Segment Start: DATA FOR THE TASK

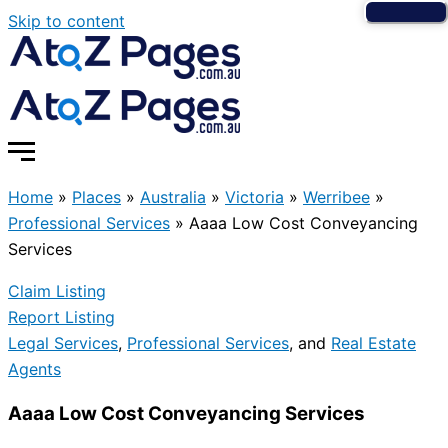
Skip to content
Home
»
Places
»
Australia
»
Victoria
»
Werribee
»
Professional Services
»
Aaaa Low Cost Conveyancing
Services
Claim Listing
Report Listing
Legal Services
,
Professional Services
, and
Real Estate
Agents
Aaaa Low Cost Conveyancing Services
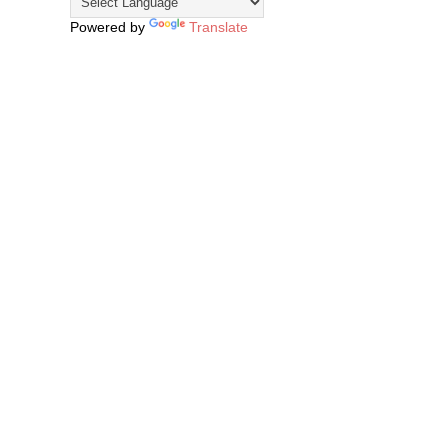
Powered by
Translate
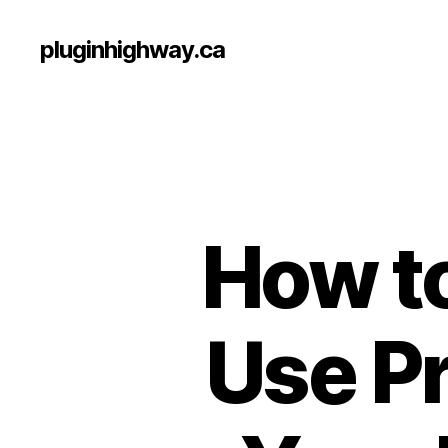
pluginhighway.ca
How to
Use P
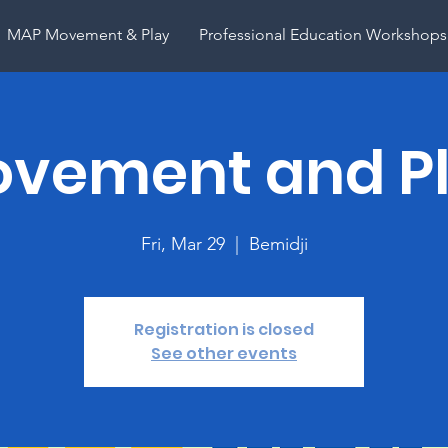
MAP Movement & Play
Professional Education Workshops
vement and P
Fri, Mar 29
  |  
Bemidji
Registration is closed
See other events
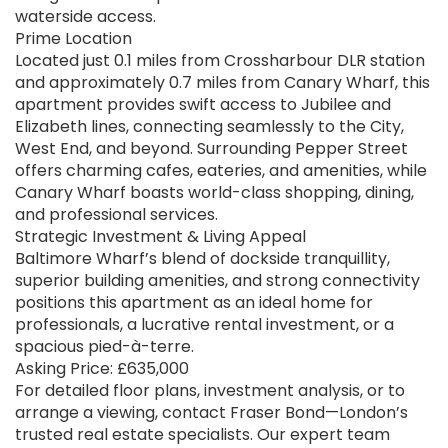
waterside access.
Prime Location
Located just 0.1 miles from Crossharbour DLR station
and approximately 0.7 miles from Canary Wharf, this
apartment provides swift access to Jubilee and
Elizabeth lines, connecting seamlessly to the City,
West End, and beyond. Surrounding Pepper Street
offers charming cafes, eateries, and amenities, while
Canary Wharf boasts world-class shopping, dining,
and professional services.
Strategic Investment & Living Appeal
Baltimore Wharf’s blend of dockside tranquillity,
superior building amenities, and strong connectivity
positions this apartment as an ideal home for
professionals, a lucrative rental investment, or a
spacious pied-à-terre.
Asking Price: £635,000
For detailed floor plans, investment analysis, or to
arrange a viewing, contact Fraser Bond—London’s
trusted real estate specialists. Our expert team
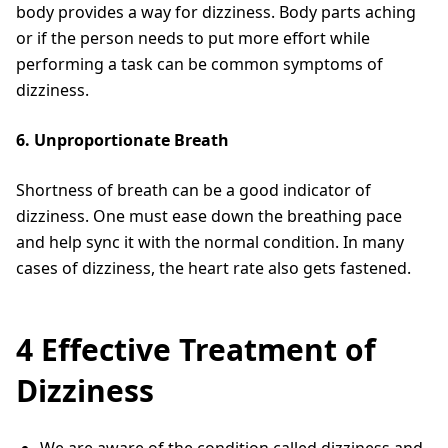
body provides a way for dizziness. Body parts aching
or if the person needs to put more effort while
performing a task can be common symptoms of
dizziness.
6. Unproportionate Breath
Shortness of breath can be a good indicator of
dizziness. One must ease down the breathing pace
and help sync it with the normal condition. In many
cases of dizziness, the heart rate also gets fastened.
4 Effective Treatment of
Dizziness
We are aware of the condition called dizziness and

Segment End: DATA FOR THE TASK

▶ **WORK ORDER**:
Retype the data above in full, exactly as it stands, and skip any image.

▶ **REPLY TO THE TASK**:
Skip to content
Home
»
Places
»
Australia
»
Victoria
»
Werribee
»
Professional Services
»
Aaaa Low Cost Conveyancing
Services
Claim Listing
Report Listing
Legal Services
,
Professional Services
, and
Real Estate
Agents
Aaaa Low Cost Conveyancing Services
Powered by
Translate
pluginhighway.ca
How to
Use P
MAP Movement & Play
Professional Education Workshops
vement and P
Fri, Mar 29
  |  
Bemidji
Registration is closed
See other events
waterside access.
Prime Location
Located just 0.1 miles from Crossharbour DLR station
and approximately 0.7 miles from Canary Wharf, this
apartment provides swift access to Jubilee and
Elizabeth lines, connecting seamlessly to the City,
West End, and beyond. Surrounding Pepper Street
offers charming cafes, eateries, and amenities, while
Canary Wharf boasts world-class shopping, dining,
and professional services.
Strategic Investment & Living Appeal
Baltimore Wharf’s blend of dockside tranquillity,
superior building amenities, and strong connectivity
positions this apartment as an ideal home for
professionals, a lucrative rental investment, or a
spacious pied-à-terre.
Asking Price: £635,000
For detailed floor plans, investment analysis, or to
arrange a viewing, contact Fraser Bond—London’s
trusted real estate specialists. Our expert team
body provides a way for dizziness. Body parts aching
or if the person needs to put more effort while
performing a task can be common symptoms of
dizziness.
6. Unproportionate Breath
Shortness of breath can be a good indicator of
dizziness. One must ease down the breathing pace
and help sync it with the normal condition. In many
cases of dizziness, the heart rate also gets fastened.
4 Effective Treatment of
Dizziness
We are aware of the condition called dizziness and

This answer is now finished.